Content "Tagega II: Lamlameta This game, is based on two rows each of 12 holes with two balls per hole, and is referred to as lamlaméta, literally "grouped in pairs," a word related to lama, the Gallinya numeral two. The first player would start by picking up the contents of the hole on his extreme right, or more preferably penultimate right, and would then, proceeding in an anti-clockwise direction, drop these balls in the two ensuing holes. He would then pick up the contents of the hole in which his last counter fell and distribute the three balls in his hand in the following three holes, and would continue in this manner thereby rearranging the balls in a 3, 3, 0, 3, 3, 0 pattern, and, on picking up his last three counters, I.e. from the hole immediately preceding the one from which he had begun his gambit, would drop them one by one into the following holes, thereby producing a 1, 4, 1 (sic) arrangement after which his opening move would come to an end. Play was thereafter subject to the following rules: 1. A player was not allowed to start a hand by picking up from one of his own holes containing two balls, though he could pick them up by alighting on them with the last ball in his hand. 2. a player was forbidden from dropping a counter into any of his opponent's holes containing two holes, and was therefore obliged to jump all holes containing such pairs of counters. 3. When a player alighted with the last ball in his hand on one of his empty holes facing an enemy hole containing two counters he captured those counters, as well as any other groups of two balls on his opponent's row. 4. Play came to an end when one of the players could no longer move because he had no more counters on his side. his opponent would thereupon appropriate such balls as remained in his own row and add them to his winnings. The players would then count out their takings by placing them back, two by two, into the gabata board.
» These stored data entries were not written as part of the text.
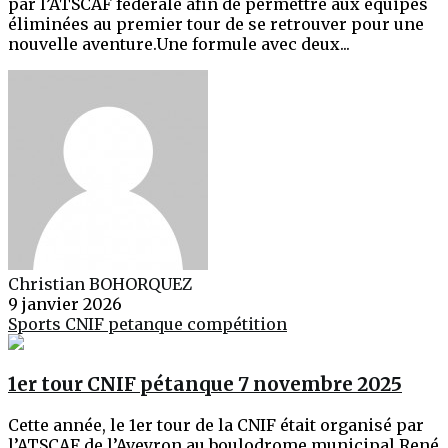
par l’ATSCAF fédérale afin de permettre aux équipes
éliminées au premier tour de se retrouver pour une
nouvelle aventure.Une formule avec deux...
Christian BOHORQUEZ
9 janvier 2026
Sports
CNIF
petanque
compétition
1er tour CNIF pétanque 7 novembre 2025
Cette année, le 1er tour de la CNIF était organisé par
l’ATSCAF de l’Aveyron au boulodrome municipal René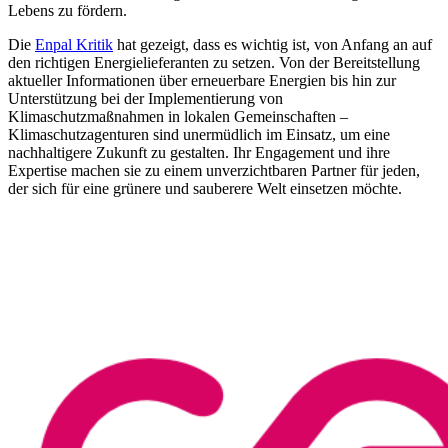
Lebens zu fördern.
Die
Enpal Kritik
hat gezeigt, dass es wichtig ist, von Anfang an auf
den richtigen Energielieferanten zu setzen. Von der Bereitstellung
aktueller Informationen über erneuerbare Energien bis hin zur
Unterstützung bei der Implementierung von
Klimaschutzmaßnahmen in lokalen Gemeinschaften –
Klimaschutzagenturen sind unermüdlich im Einsatz, um eine
nachhaltigere Zukunft zu gestalten. Ihr Engagement und ihre
Expertise machen sie zu einem unverzichtbaren Partner für jeden,
der sich für eine grünere und sauberere Welt einsetzen möchte.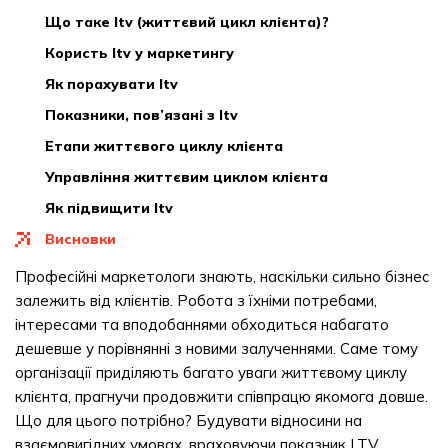
що таке ltv (життєвий цикл клієнта)?
користь ltv у маркетингу
як порахувати ltv
показники, пов’язані з ltv
етапи життєвого циклу клієнта
управління життєвим циклом клієнта
як підвищити ltv
висновки
Професійні маркетологи знають, наскільки сильно бізнес
залежить від клієнтів. Робота з їхніми потребами,
інтересами та вподобаннями обходиться набагато
дешевше у порівнянні з новими залученнями. Саме тому
організації приділяють багато уваги життєвому циклу
клієнта, прагнучи продовжити співпрацю якомога довше.
Що для цього потрібно? Будувати відносини на
взаємовигідних умовах, враховуючи показник LTV,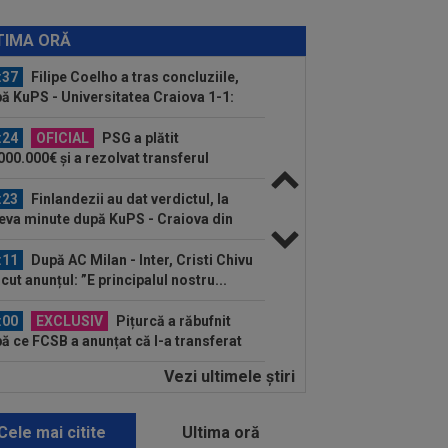
:39
EXCLUSIV
Radu Paraschivescu
 făcut praf pe cei de la CFR Cluj, după
TIMA ORĂ
u luat trei...
:37
Filipe Coelho a tras concluziile,
ă KuPS - Universitatea Craiova 1-1:
...
:24
OFICIAL
PSG a plătit
000.000€ și a rezolvat transferul
:23
Finlandezii au dat verdictul, la
eva minute după KuPS - Craiova din
l...
:11
După AC Milan - Inter, Cristi Chivu
ăcut anunțul: ”E principalul nostru...
:00
EXCLUSIV
Pițurcă a răbufnit
ă ce FCSB a anunțat că l-a transferat
”cel mai bun...
Vezi ultimele ştiri
:16
Aflat între Barcelona și PSG,
ran Torres a ales
Cele mai citite
Ultima oră
:14
OFICIAL
S-a terminat! Vinicius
The more successful player would be able to re-fill his holes, whereas his opponent, if he has lost three or more balls, would be deprived of holes on his right side of the board, the area he had lost being marked off by placing some extraneous object in the first of the lost holes. If the players were each left with one extra ball lots would be drawn to determine their ownership. The ensuing round would be begun by the weaker of the two players." Pankhurst 1971: 187-188.
Confidence 100
Ages Adult
Genders Male
Source Pankhurst, R. 1971. Gabata and Related Board Games of Ethiopia and the Horn of Africa. Ethiopia Observer 14(3):154-206.